La constitutionnalisation du droit à l’IVG franchit une nouvelle étape
Le mercredi 28 février, une avancée significative pour le droit des femmes a été réalisée. Le Sénat a voté en faveur du projet de loi visant à inscrire le droit à l’interruption volontaire de grossesse (IVG) dans la Constitution. Ce vote ouvre la voie à la réunion d’un Congrès du Parlement à Versailles, prévue pour le lundi 4 mars, pour l’adoption définitive du texte.
L’amendement rejeté : la clause de conscience des médecins
Un point de tension a été résolu dans ce processus. Il s’agit du rejet de l’amendement proposé par le sénateur LR du Vaucluse, Alain Milon. Cet amendement visait à intégrer la clause de conscience des médecins dans le texte. Cette clause fondamentale du code de déontologie médicale permet aux soignants de refuser un acte médical.
Néanmoins, avec le rejet de cet amendement, les médecins ne pourront pas la faire valoir dans le cas de l’IVG. Ainsi, ils ne pourront pas refuser de pratiquer une IVG, sauf dans le cas d’une urgence vitale pour la santé de la patiente, comme le stipule le code de déontologie des médecins.
Des opinions divergentes sur la clause de conscience
D’un côté, Philippe David, président de la commission d’éthique du Collège national des gynécologues et des obstétriciens (CNGOF), qualifie cette clause de « stigmatisante » pour les femmes qui ont recours à l’IVG. De l’autre côté, Bertrand de Rochambeau, président du Syndicat National des Gynécologues et Obstétriciens Français (SYNGOF), estime qu’il faut « respecter cette clause de conscience ».
Quoi qu’il en soit, le débat continue.

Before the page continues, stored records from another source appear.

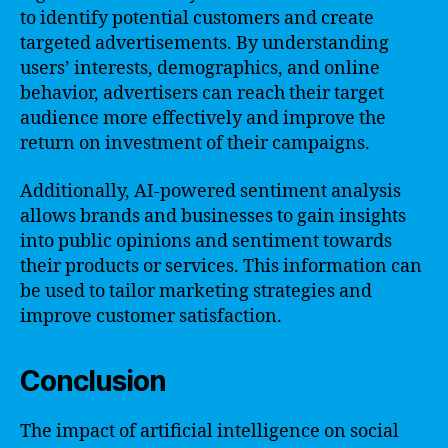
to identify potential customers and create
targeted advertisements. By understanding
users’ interests, demographics, and online
behavior, advertisers can reach their target
audience more effectively and improve the
return on investment of their campaigns.
Additionally, AI-powered sentiment analysis
allows brands and businesses to gain insights
into public opinions and sentiment towards
their products or services. This information can
be used to tailor marketing strategies and
improve customer satisfaction.
Conclusion
The impact of artificial intelligence on social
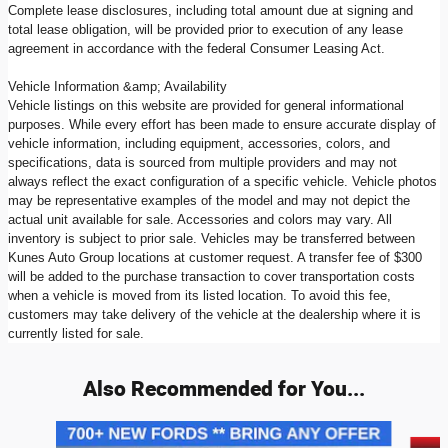
Complete lease disclosures, including total amount due at signing and
total lease obligation, will be provided prior to execution of any lease
agreement in accordance with the federal Consumer Leasing Act.
Vehicle Information &amp; Availability
Vehicle listings on this website are provided for general informational
purposes. While every effort has been made to ensure accurate display of
vehicle information, including equipment, accessories, colors, and
specifications, data is sourced from multiple providers and may not
always reflect the exact configuration of a specific vehicle. Vehicle photos
may be representative examples of the model and may not depict the
actual unit available for sale. Accessories and colors may vary. All
inventory is subject to prior sale. Vehicles may be transferred between
Kunes Auto Group locations at customer request. A transfer fee of $300
will be added to the purchase transaction to cover transportation costs
when a vehicle is moved from its listed location. To avoid this fee,
customers may take delivery of the vehicle at the dealership where it is
currently listed for sale.
Also Recommended for You...
Slide 1 of 9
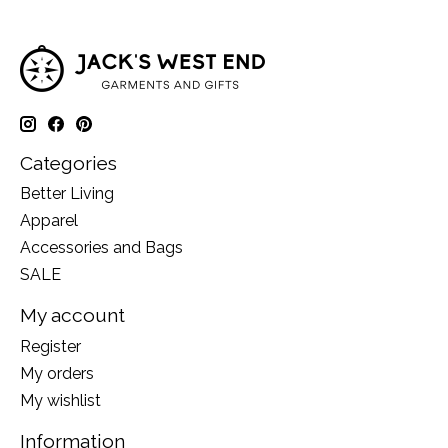
Categories
Better Living
Apparel
Accessories and Bags
SALE
My account
Register
My orders
My wishlist
Information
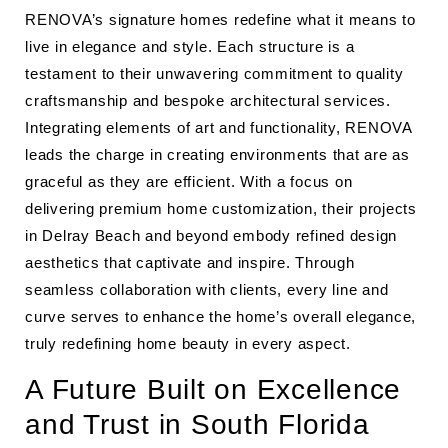
RENOVA’s signature homes redefine what it means to
live in elegance and style. Each structure is a
testament to their unwavering commitment to quality
craftsmanship and bespoke architectural services.
Integrating elements of art and functionality, RENOVA
leads the charge in creating environments that are as
graceful as they are efficient. With a focus on
delivering premium home customization, their projects
in Delray Beach and beyond embody refined design
aesthetics that captivate and inspire. Through
seamless collaboration with clients, every line and
curve serves to enhance the home’s overall elegance,
truly redefining home beauty in every aspect.
A Future Built on Excellence
and Trust in South Florida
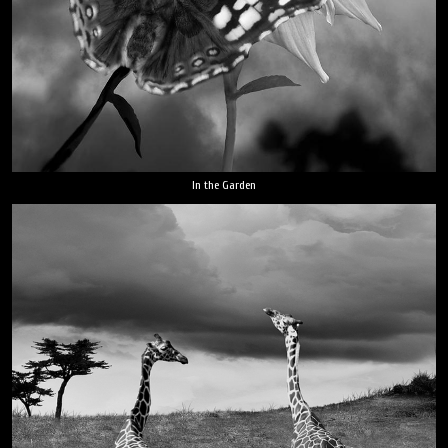
In the Garden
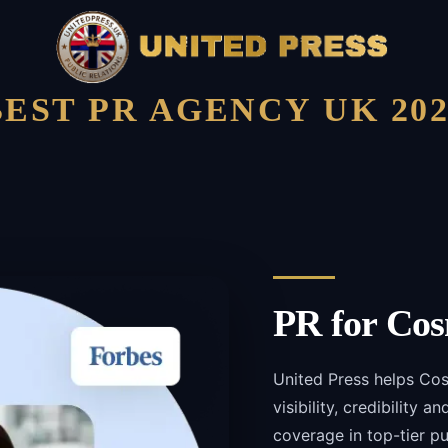
BEST PR AGENCY UK 202
PR for
Cos
United Press helps Co
visibility, credibility 
coverage in top-tier pu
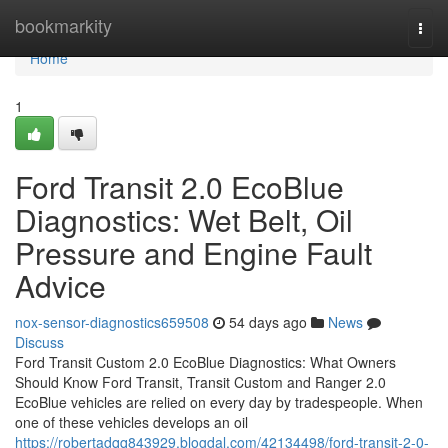
Home
bookmarkity
Togg
navi
Home
1
Ford Transit 2.0 EcoBlue
Diagnostics: Wet Belt, Oil
Pressure and Engine Fault
Advice
nox-sensor-diagnostics659508
54 days ago
News
Discuss
Ford Transit Custom 2.0 EcoBlue Diagnostics: What Owners
Should Know Ford Transit, Transit Custom and Ranger 2.0
EcoBlue vehicles are relied on every day by tradespeople. When
one of these vehicles develops an oil
https://robertadqq843929.blogdal.com/42134498/ford-transit-2-0-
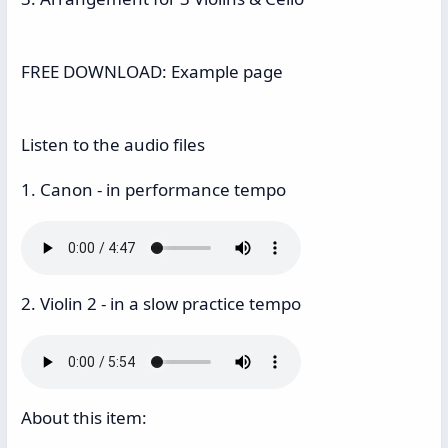
FREE DOWNLOAD: Example page
Listen to the audio files
1. Canon - in performance tempo
2. Violin 2 - in a slow practice tempo
About this item:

En 2022, il y a eu 234 000 avortements en France, soit une augmentation de 17 000 par rapport à 2021. Aussi, tous les médecins, soit plus de 100 000 généralistes, 100 000 spécialistes et des milliers de sages-femmes peuvent pratiquer l’IVG. En dépit de ces chiffres, l’IVG est encore perçue par certains médecins comme une pratique moins « noble », moins « digne ».
Le droit à l’IVG, au cœur de nombreuses avancées sociales contemporaines, reste un sujet de débat et de discorde. Sa constitutionnalisation apportera-t-elle un nouvel éclairage à cette question ? Le temps nous le dira.